Yost, now president of Canada-based The Dufresne Group, owner of Dufresne Furniture & Appliances, did not immediately return a message for comment Tuesday afternoon. The lawsuit seeks to claw back the $6 million Yost allegedly received at the time of the 2017 sale, plus another $1 million the following year.

There have been other recent fraudulent conveyance lawsuits concerning fashion retailers J. Crew, Neiman Marcus and Nine West, which all filed for bankruptcy in the wake of private-equity deals that turned out bad.

Those lawsuits can spend years in court and often result in settlements, said Andrew Park, senior policy analyst for a coalition of left-leaning groups called Americans for Financial Reform.

“I have yet to see a definitive ruling on any of these," he said. "These things just take time to get through court and they are very complicated cases."

Thomas H. Lee Partners later set up a nearly $2 million hardship fund to help the laid-off Art Van employees, enough money for about $1,200 for each eligible former worker.

Many of the shuttered Art Van stores were reborn in late summer and fall 2020 as Loves Furniture, an entirely new company created by a Texas private-equity firm.

But Loves encountered a slew of setbacks, including expensive warehouse and logistical problems related to the pandemic, and filed for bankruptcy early last year.

In February 2021, the Van Elslander family bid $6 million to buy back legal rights to the Art Van Furniture name from the bankruptcy court.

Other named defendants in the lawsuit include Debra Van Elslander, a daughter of Art; Kenneth Van Elslander, a son; Sandra Seroka, a daughter; Karen Paglino, a daughter; Lori Webb, a daughter; Kim Van Elslander, a daughter; Kris Scarfone, a daughter, and Beth Wood, a daughter. 

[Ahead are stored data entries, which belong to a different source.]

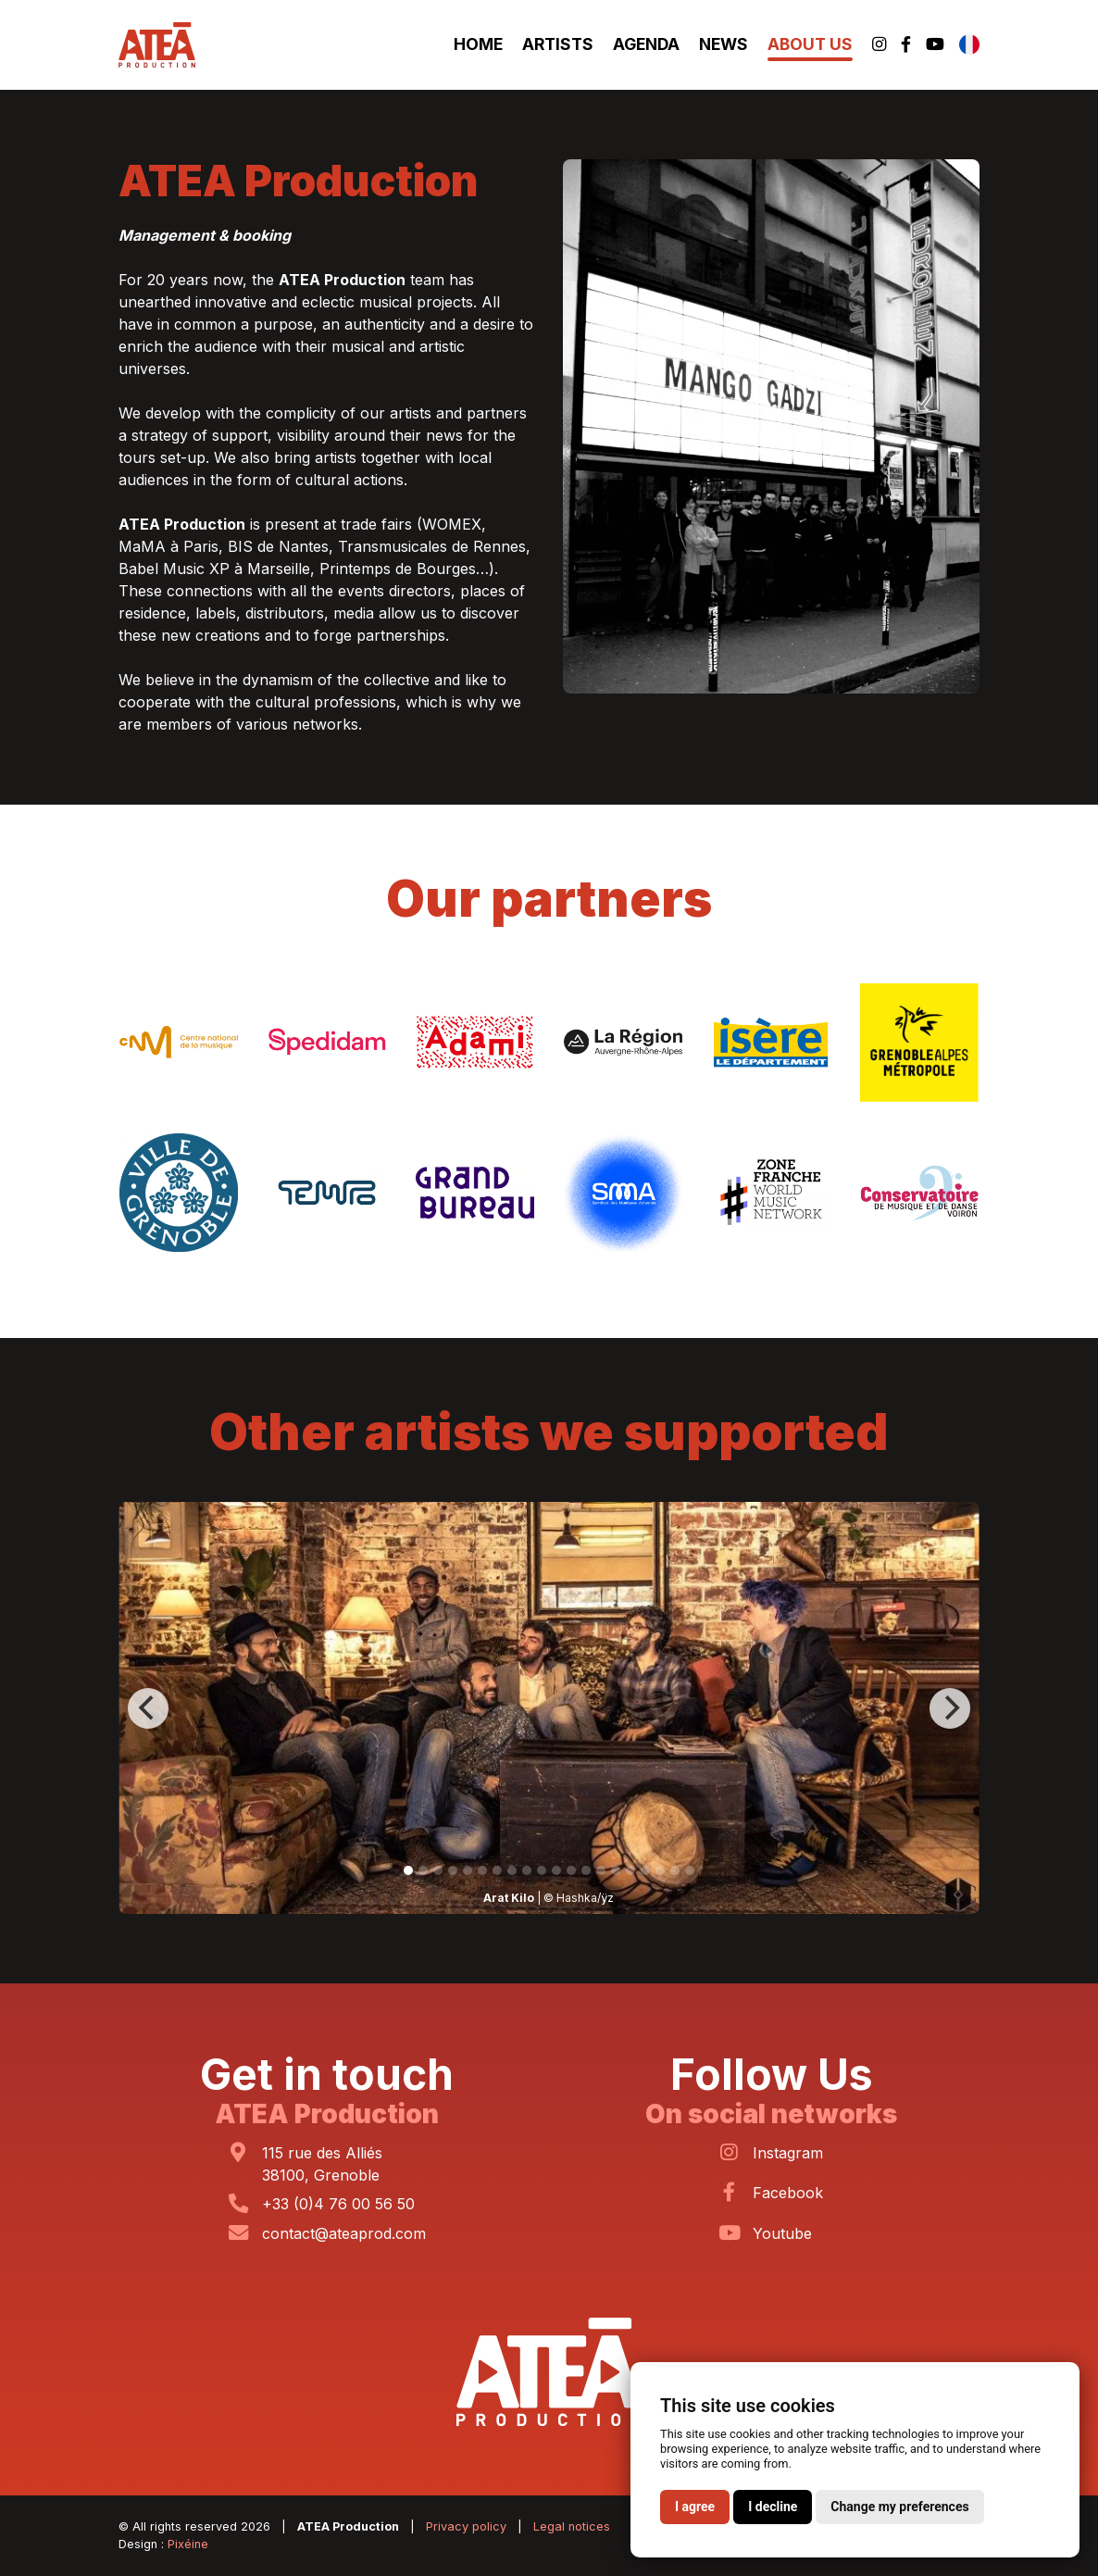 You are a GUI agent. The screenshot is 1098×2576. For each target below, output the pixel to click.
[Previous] (148, 1708)
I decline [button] (772, 2506)
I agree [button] (695, 2506)
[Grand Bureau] (475, 1191)
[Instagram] (879, 45)
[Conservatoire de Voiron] (919, 1191)
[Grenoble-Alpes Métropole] (919, 1041)
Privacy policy (466, 2526)
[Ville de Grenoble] (178, 1191)
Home (478, 44)
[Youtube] (935, 45)
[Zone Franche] (771, 1191)
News (723, 44)
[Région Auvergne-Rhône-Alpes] (623, 1041)
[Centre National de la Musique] (178, 1041)
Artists (557, 44)
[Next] (950, 1708)
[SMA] (623, 1191)
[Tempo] (327, 1191)
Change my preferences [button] (899, 2506)
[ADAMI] (475, 1041)
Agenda (646, 44)
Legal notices (571, 2526)
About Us (810, 44)
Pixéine (188, 2544)
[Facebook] (906, 45)
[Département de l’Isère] (771, 1041)
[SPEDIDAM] (327, 1041) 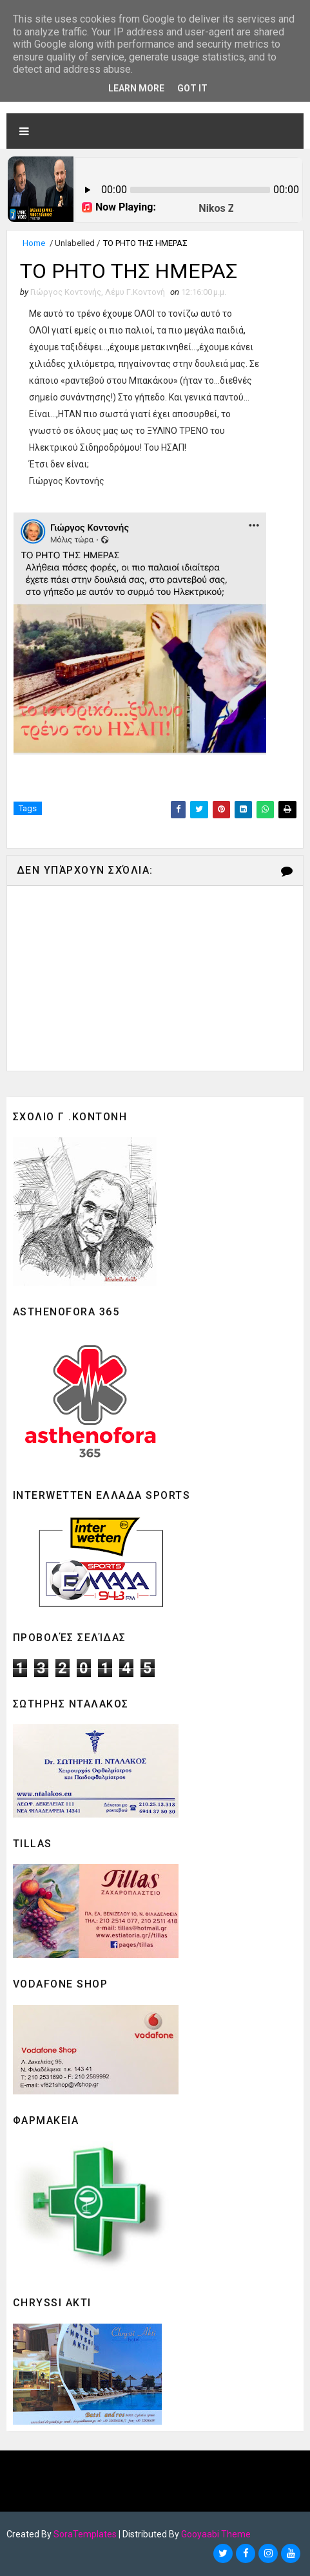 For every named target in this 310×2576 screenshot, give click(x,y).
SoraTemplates (85, 2534)
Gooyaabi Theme (216, 2534)
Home (34, 243)
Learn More (136, 88)
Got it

Those Van Elslander defendants received at least $2.5 million each from the deal, according to the lawsuit.

Below is the full statement from the Van Elslander family in response to the lawsuit:

Make no mistake, the bankruptcy proceedings may be labeled “Art Van,” but this is about the consequences of business decisions made by the company that purchased our family business in 2017.

When company founder Art Van Elslander — our father, grandfather and great-grandfather — sold Art Van Furniture as a thriving family business, the company was generating cash, debt-free. We were promised by the buyer that the decades of commitment to employees and communities would continue as strong as ever. Those promises were broken.

Throughout its history, Art Van’s priorities included paying its suppliers and employees on-time, in full. It has been painful to hear the stories of employees losing their jobs and creditors not getting paid, sullying our family’s good name.

That is why we bought the Art Van name last year — to keep it out of the hands of those who could inflict further damage to the reputation built over 58 years of business. Importantly, all the family owns now is the name. We have no ownership of what happened to the business after the sale on March 1, 2017.

The U.S. Bankruptcy Trustee’s efforts to force our family into court to somehow play a role in solving problems caused by the buyer of our business, specifically in the years following the sale, is an unfair attempt to shift losses to us, that we will fight in court.